The Amended Credit Agreement requires that the term loan be paid in quarterly installments on the last day of each of the Company’s fiscal quarters over the term of the Amended Credit Agreement on the following repayment schedule: the principal amount of each quarterly installment required to be paid on the last day of each of the Company’s fiscal quarters ending on or about October 31, 2022 through July 31, 2023 is $375,000; and the principal amount of each quarterly installment required to be paid on the last day of each of the Company’s fiscal quarters ending on or about October 31, 2023 through April 30, 2027 is $675,000. The entire remaining principal balance of the term loan is required to be paid on August 4, 2027. The Company may voluntarily prepay the term loan, in whole or in part, from time to time without premium or penalty (other than customary breakage costs, if applicable). The Company may repay borrowings under the revolving credit facility at any time without premium or penalty (other than customary breakage costs, if applicable), but in any event no later than August 4, 2027, and any outstanding revolving loans thereunder will be due and payable in full, and the revolving credit facility will terminate, on such date. The Company may reduce or terminate the revolving line of credit at any time, subject to certain thresholds and conditions, without premium or penalty.

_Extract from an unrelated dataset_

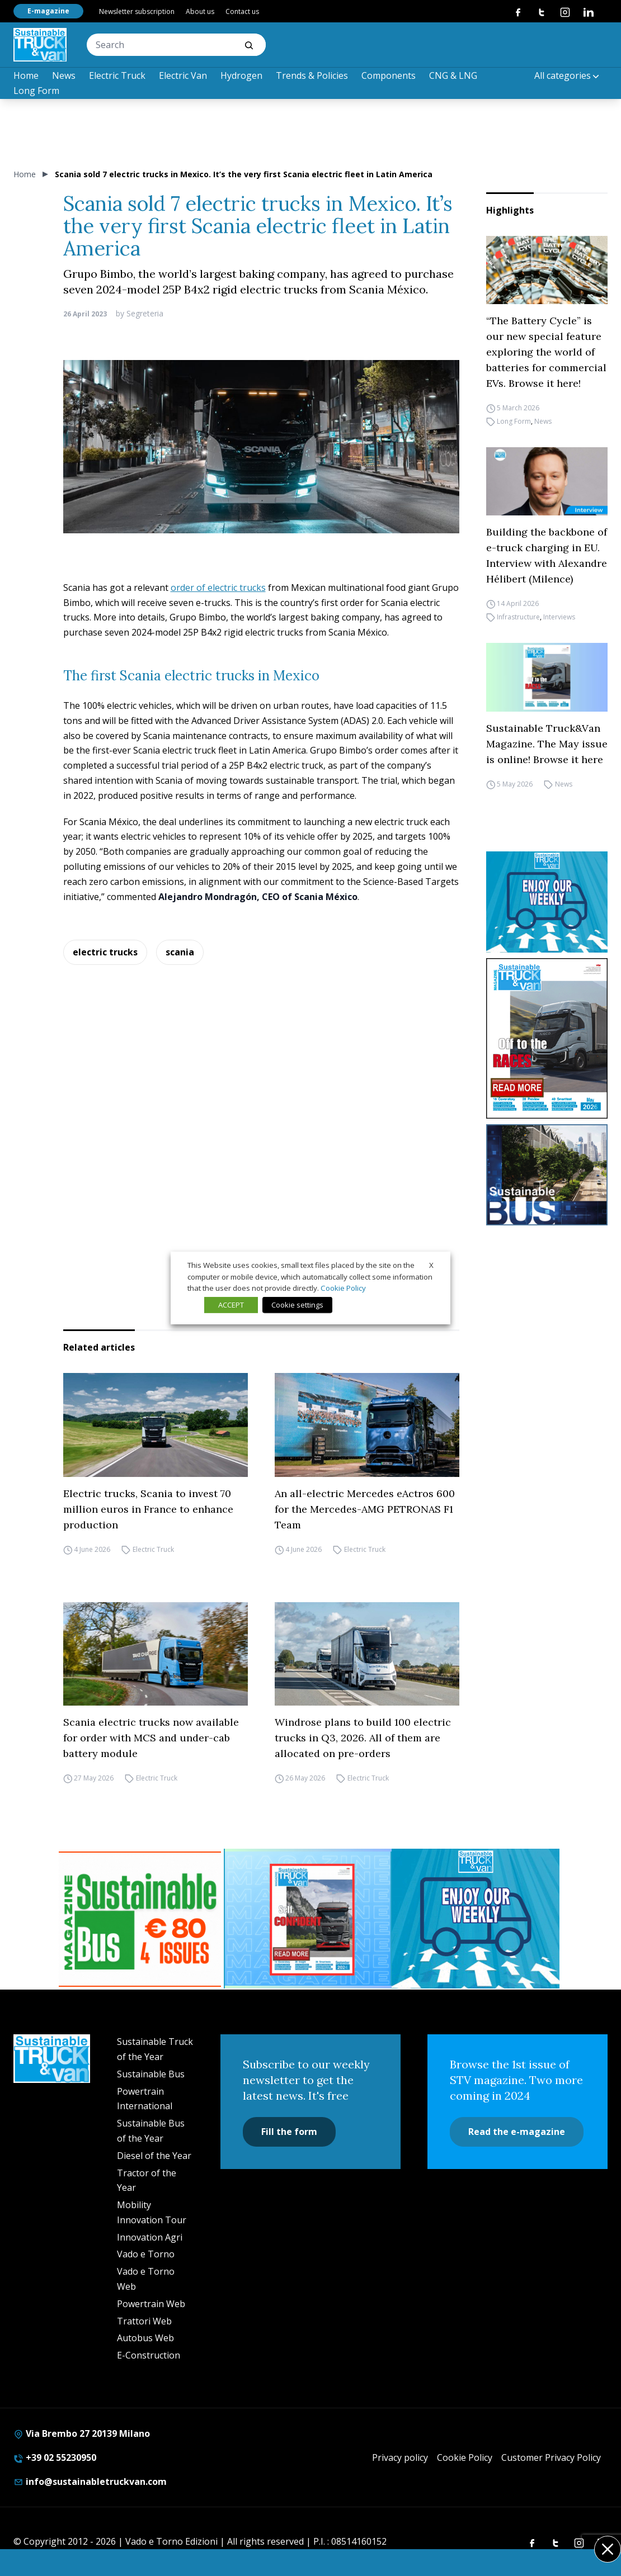 The image size is (621, 2576). Describe the element at coordinates (146, 2254) in the screenshot. I see `Vado e Torno` at that location.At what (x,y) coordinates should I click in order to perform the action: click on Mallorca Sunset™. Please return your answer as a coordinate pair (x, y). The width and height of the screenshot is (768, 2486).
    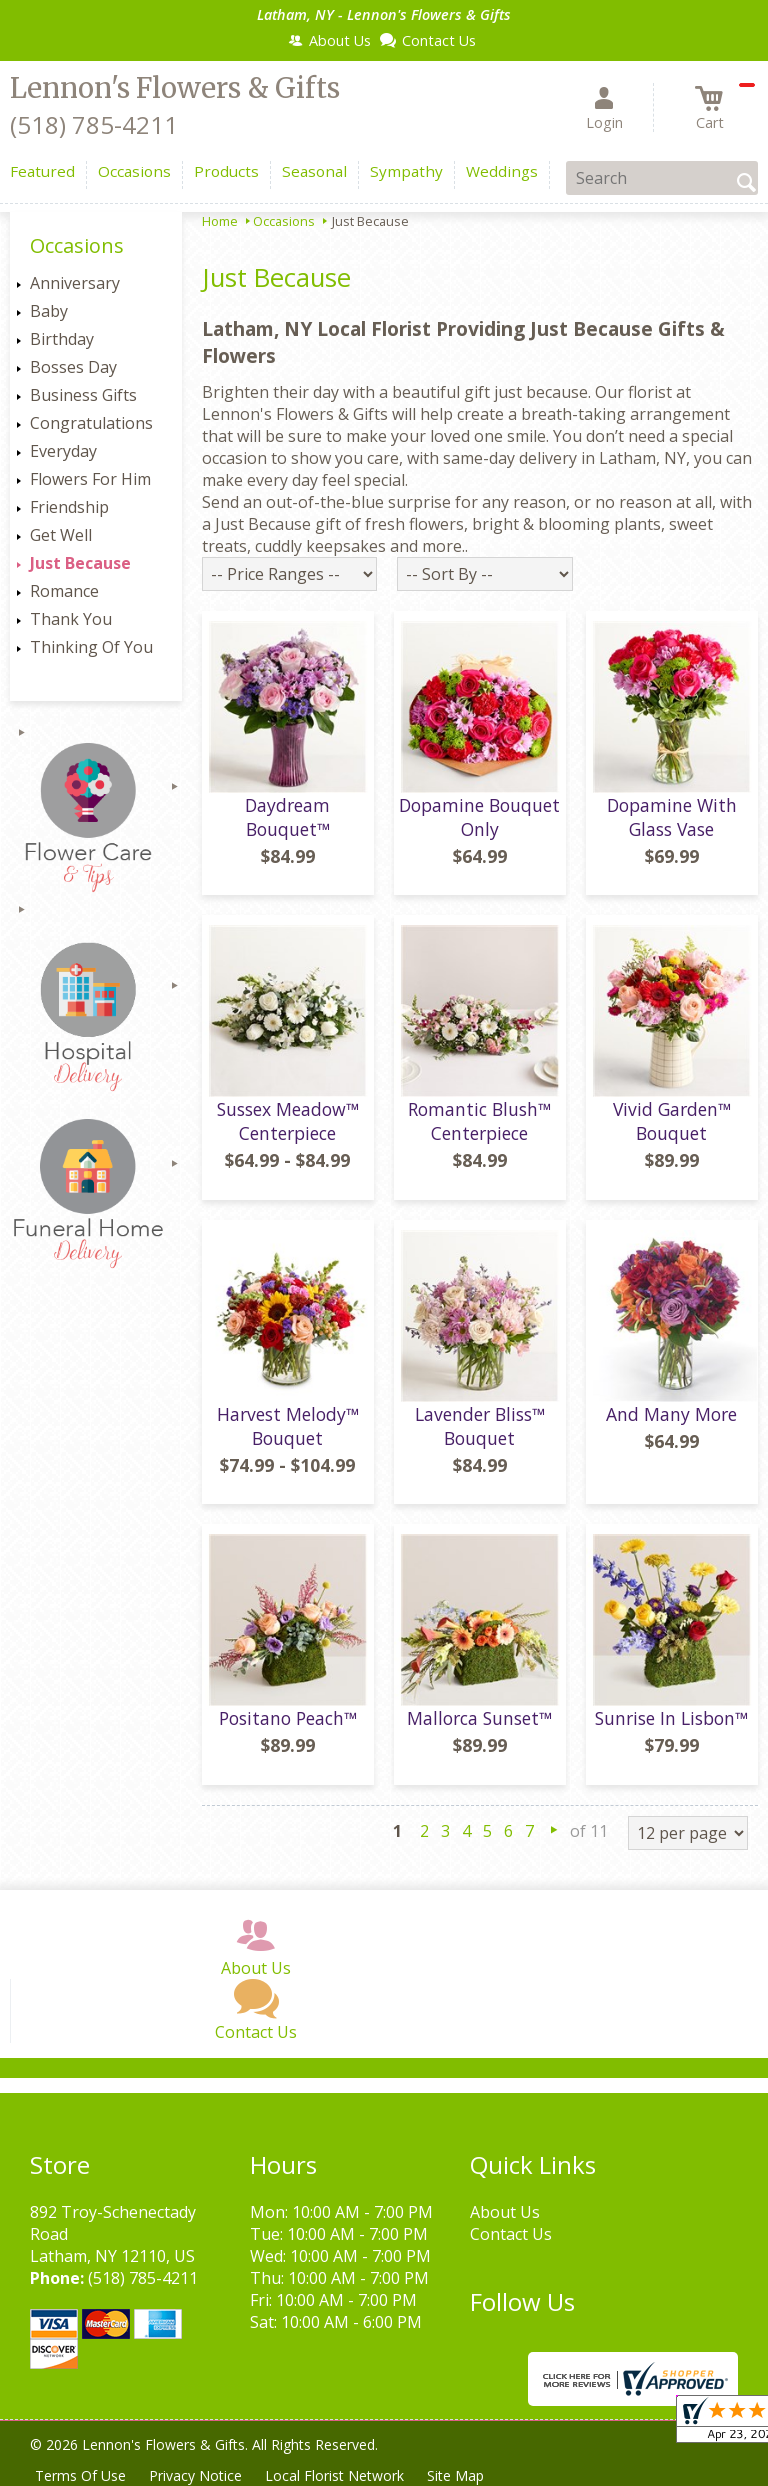
    Looking at the image, I should click on (479, 1718).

As under the Existing Credit Agreement, the loans under the Amended Credit Agreement are subject to certain mandatory prepayments, subject to various exceptions, from (a) net cash proceeds from certain dispositions of property, (b) net cash proceeds from certain issuances of equity, (c) net cash proceeds from certain issuances of additional debt and (d) net cash proceeds from certain extraordinary receipts.

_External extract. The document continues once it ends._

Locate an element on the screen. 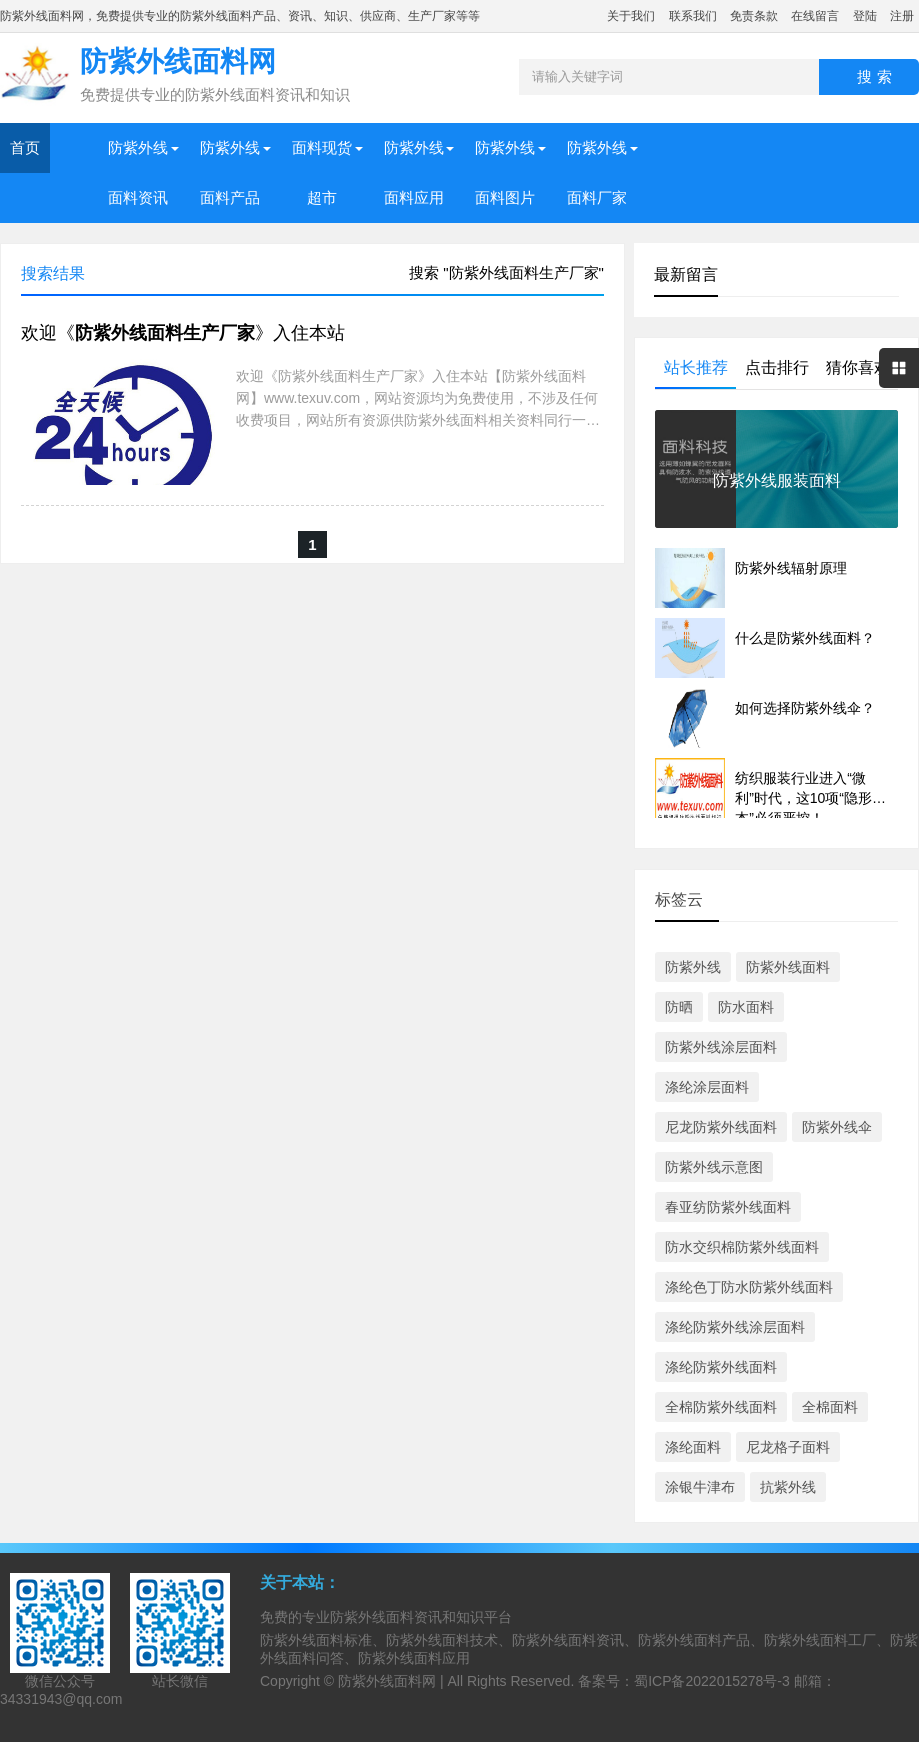  尼龙防紫外线面料 is located at coordinates (721, 1127).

Amounts repaid under the revolving credit facility may be reborrowed, subject to continued compliance with the Amended Credit Agreement. No amount of the term loan that is repaid may be reborrowed.
The interest rates under the Amended Credit Agreement are as follows: the term loan and revolving credit loans bear interest at a rate per annum equal to, at the Company’s option, either (a) the BSBY Rate as defined in the Amended Credit Agreement (or, in the case of revolving credit loans denominated in a currency other than U.S. Dollars, the applicable quoted rate), plus a margin that varies within a range of 1.60% to 2.50% based on the Company’s consolidated leverage ratio, or (b) a fluctuating reference rate equal to the highest of (i) the federal fund rate plus 0.50%, (ii) Bank of America’s publicly announced prime rate, (iii) the BSBY Rate plus 1.00%, or (iv) 0.50%, plus a margin that varies within a range of 0.60% to 1.50% based on the Company’s consolidated leverage ratio. In addition to certain other fees and expenses that the Company is required to pay to the Lender, the Company is required to pay a commitment fee on the undrawn portion of the revolving credit facility that varies within a range of 0.15% and 0.35% based on the Company’s consolidated leverage ratio.
The Company must comply with various customary financial and non-financial covenants under the Amended Credit Agreement. The financial covenants under the Amended Credit Agreement consist of a maximum consolidated leverage ratio, a minimum consolidated fixed charge coverage ratio and a minimum consolidated asset coverage ratio. The primary non-financial covenants limit the Company’s and its subsidiaries’ ability to incur future indebtedness, to place liens on assets, to pay dividends or distributions on their capital stock, to repurchase or acquire their capital stock, to conduct mergers or acquisitions, to sell assets, to alter their capital structure, to make investments and loans, to change the nature of their business, and to prepay subordinated indebtedness, in each case subject to certain exceptions and thresholds as set forth in the Amended Credit Agreement, certain of which provisions were modified by the Amendment.